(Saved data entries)
• • • • •
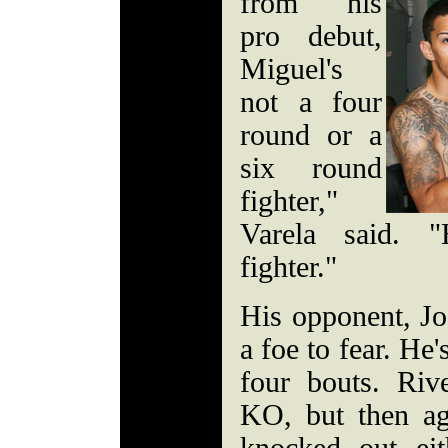
from his
pro debut,
Miguel's
not a four
round or a
six round
fighter,"
Varela said. 
fighter."
His opponent, Jos
a foe to fear. He'
four bouts. Riv
KO, but then ag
• • • • •
[Exercise description] From the line containing "Varela said." down to the last line of the records, transcribe every line exactly and add nothing else.

[Output below]
Varela said. 
fighter."
His opponent, Jos
a foe to fear. He'
four bouts. Riv
KO, but then ag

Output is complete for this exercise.